The features themselves — covariance fingerprints of vocal apparatus, geodesic deviation as a precisely defined measure of song complexity, attractor topology of the vocal production system — are of independent scientific interest beyond classification. SPD distances between species could be compared to molecular phylogenies. Geodesic deviation could be correlated with ecological variables (habitat complexity, sexual selection pressure, repertoire size). Persistence diagrams could map the “topological vocabulary” of a species’ production system: how many qualitatively distinct dynamical regimes it can access, and how it transitions between them. These are open questions, not results. The geometric pipeline provides the tools; the ornithological application remains to be carried out — using the same tools that, in Chapter 7, revealed linguistic universals in whale communication, and that will appear again in Chapters 9 and 10 applied to the cuneiform tablets of Old Assyrian merchants.
This chapter has presented the geometric analysis of birdsong as the second empirical case study in non-human acoustic communication. The main contributions are:
SPD manifold features (136 dimensions): The $16 \times 16$ frequency-band covariance matrix, projected to log-Euclidean space via the matrix logarithm, captures the cross-frequency correlation structure of birdsong — the “vowel space” that distinguishes species by their harmonic binding patterns.
Spectral trajectory features (4 dimensions): Sliding a window across time and tracking the covariance matrix on $\text{SPD}(16)$ produces a curve whose geodesic deviation — path length minus direct distance — measures the geometric complexity of the song. Trills have low deviation; complex songs have high deviation.
TDA features (16 dimensions): Takens’ time-delay embedding of the raw waveform reconstructs the vocal attractor in $\mathbb{R}^3$. Persistent homology of the point cloud extracts topological invariants — connected components ($H_0$) and loops ($H_1$) — that encode the dynamical structure of the vocal production system.
The 156-dimensional combined vector: The three components complement each other, capturing what (spectral structure), how (temporal evolution), and the shape (attractor topology) of the vocalization.

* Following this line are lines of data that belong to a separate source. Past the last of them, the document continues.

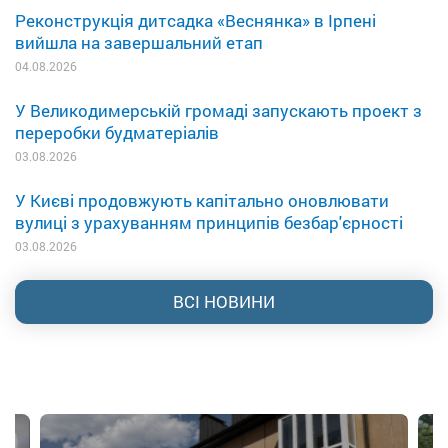
Реконструкція дитсадка «Веснянка» в Ірпені
вийшла на завершальний етап
04.08.2026
У Великодимерській громаді запускають проект з
переробки будматеріалів
03.08.2026
У Києві продовжують капітально оновлювати
вулиці з урахуванням принципів безбар'єрності
03.08.2026
ВСІ НОВИНИ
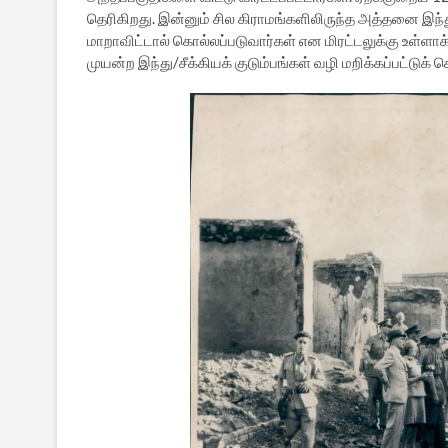
தெரிகிறது. இன்னும் சில கிராமங்களிலிருந்த அத்தனை இந்து/
மாறாவிட்டால் கொல்லப்படுவார்கள் என மிரட்டலுக்கு உள்ளாக்க
முயன்ற இந்து/சீக்கியக் குடும்பங்கள் வழி மறிக்கப்பட்டுக் 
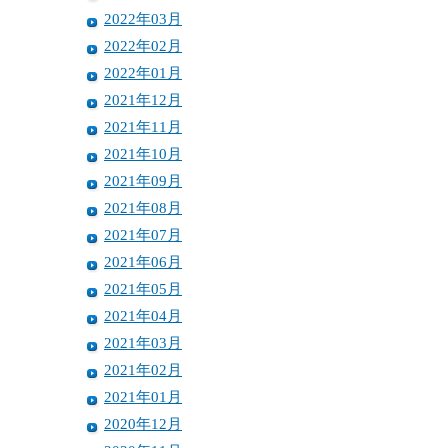
2022年03月
2022年02月
2022年01月
2021年12月
2021年11月
2021年10月
2021年09月
2021年08月
2021年07月
2021年06月
2021年05月
2021年04月
2021年03月
2021年02月
2021年01月
2020年12月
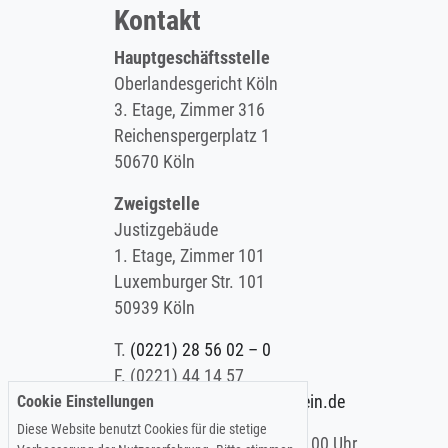
Kontakt
Hauptgeschäftsstelle
Oberlandesgericht Köln
3. Etage, Zimmer 316
Reichenspergerplatz 1
50670 Köln
Zweigstelle
Justizgebäude
1. Etage, Zimmer 101
Luxemburger Str. 101
50939 Köln
T.
(0221) 28 56 02 – 0
F.
(0221) 44 14 57
Cookie Einstellungen
E.
info@koelner-anwaltverein.de
Diese Website benutzt Cookies für die stetige
Montag - Freitag: 9.00 – 15.00 Uhr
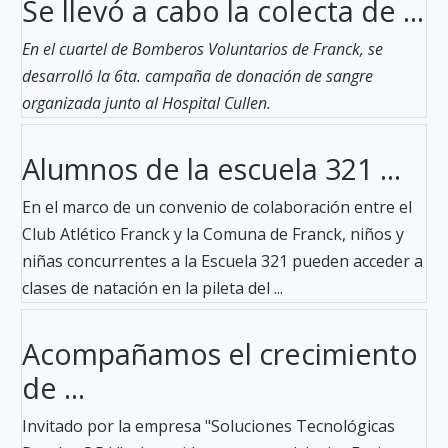
Se llevó a cabo la colecta de ...
En el cuartel de Bomberos Voluntarios de Franck, se
desarrolló la 6ta. campaña de donación de sangre
organizada junto al Hospital Cullen.
Alumnos de la escuela 321 ...
En el marco de un convenio de colaboración entre el
Club Atlético Franck y la Comuna de Franck, niños y
niñas concurrentes a la Escuela 321 pueden acceder a
clases de natación en la pileta del ...
Acompañamos el crecimiento
de ...
Invitado por la empresa "Soluciones Tecnológicas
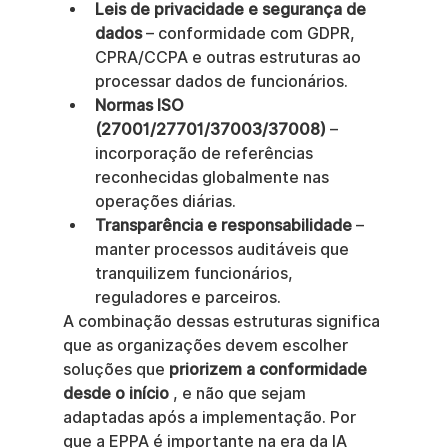
Leis de privacidade e segurança de 
dados
 – conformidade com GDPR, 
CPRA/CCPA e outras estruturas ao 
processar dados de funcionários.
Normas ISO 
(27001/27701/37003/37008)
 – 
incorporação de referências 
reconhecidas globalmente nas 
operações diárias.
Transparência e responsabilidade
 – 
manter processos auditáveis que 
tranquilizem funcionários, 
reguladores e parceiros.
A combinação dessas estruturas significa 
que as organizações devem escolher 
soluções que 
priorizem a conformidade 
desde o início
 , e não que sejam 
adaptadas após a implementação. Por 
que a EPPA é importante na era da IA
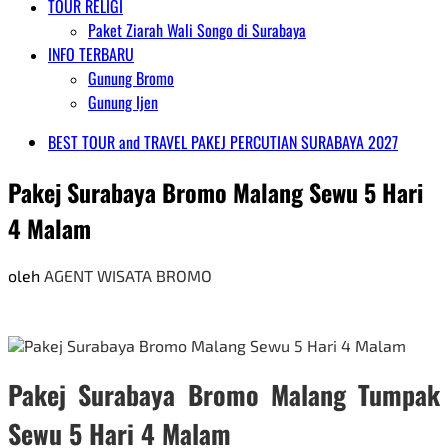
TOUR RELIGI
Paket Ziarah Wali Songo di Surabaya
INFO TERBARU
Gunung Bromo
Gunung Ijen
BEST TOUR and TRAVEL PAKEJ PERCUTIAN SURABAYA 2027
Pakej Surabaya Bromo Malang Sewu 5 Hari
4 Malam
oleh
AGENT WISATA BROMO
Pakej Surabaya Bromo Malang Tumpak
Sewu 5 Hari 4 Malam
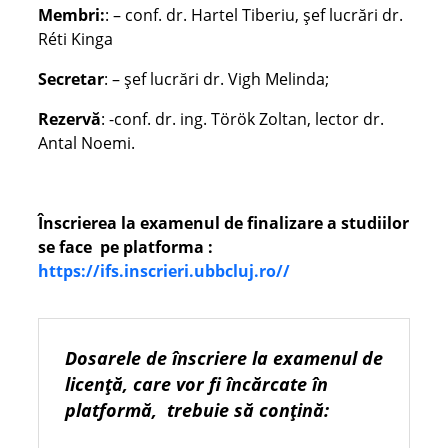
Membri:
: – conf. dr. Hartel Tiberiu, șef lucrări dr.
Réti Kinga
Secretar
: – șef lucrări dr. Vigh Melinda;
Rezervă
: -conf. dr. ing. Török Zoltan, lector dr.
Antal Noemi.
Înscrierea la examenul de finalizare a studiilor
se face pe platforma :
https://ifs.inscrieri.ubbcluj.ro//
Dosarele de înscriere la examenul de
licență, care vor fi încărcate în
platformă, trebuie să conțină:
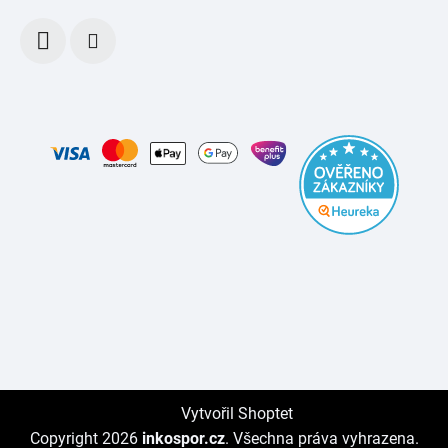
Vytvořil Shoptet
Copyright 2026
inkospor.cz
. Všechna práva vyhrazena.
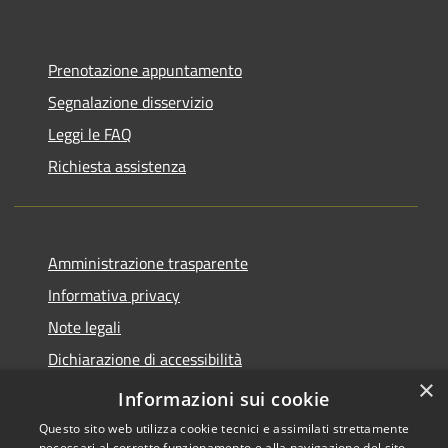
Prenotazione appuntamento
Segnalazione disservizio
Leggi le FAQ
Richiesta assistenza
Amministrazione trasparente
Informativa privacy
Note legali
Dichiarazione di accessibilità
×
Piano di miglioramento del sito
Informazioni sui cookie
Questo sito web utilizza cookie tecnici e assimilati strettamente
necessari al corretto funzionamento e alla navigazione del sito,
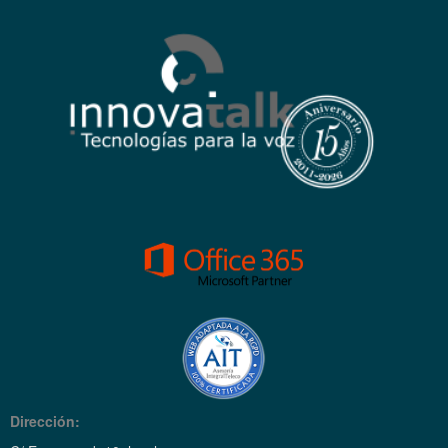
Dirección:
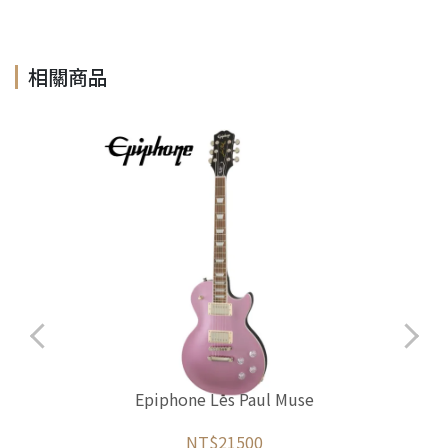
相關商品
Epiphone Les Paul Muse
NT$21500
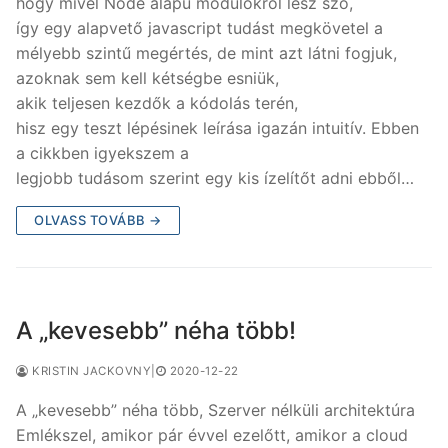
hogy mivel Node alapú modulokról lesz szó,
így egy alapvető javascript tudást megkövetel a
mélyebb szintű megértés, de mint azt látni fogjuk,
azoknak sem kell kétségbe esniük,
akik teljesen kezdők a kódolás terén,
hisz egy teszt lépésinek leírása igazán intuitív. Ebben
a cikkben igyekszem a
legjobb tudásom szerint egy kis ízelítőt adni ebből…
OLVASS TOVÁBB →
A „kevesebb” néha több!
KRISTIN JACKOVNY
|
2020-12-22
A „kevesebb” néha több, Szerver nélküli architektúra
Emlékszel, amikor pár évvel ezelőtt, amikor a cloud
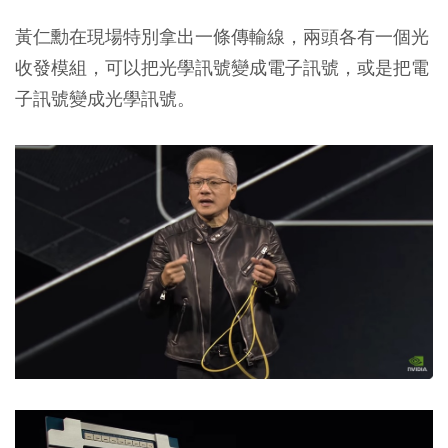
黃仁勳在現場特別拿出一條傳輸線，兩頭各有一個光
收發模組，可以把光學訊號變成電子訊號，或是把電
子訊號變成光學訊號。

Combined with CNN spectrograms in a LightGBM ensemble, the geometric features carry 30% of the ensemble weight while consuming 4% of the computational budget.
Domain generality: The same three-geometry pipeline that extracted meaningful features from whale codas in Chapter 7 produces meaningful features for birdsong without modification to the mathematical framework. This is evidence that the geometric toolkit captures structural properties of acoustic communication that are independent of species, medium, and communicative function.
The geometric features work because birdsong has geometric structure. The covariance matrix is a point on a Riemannian manifold. The song is a trajectory on that manifold. The vocal production system is a dynamical system whose attractor has a topology. These are not metaphors. They are mathematical facts, implemented in code, validated in competition, and ready to be applied to any acoustic communication system we encounter next.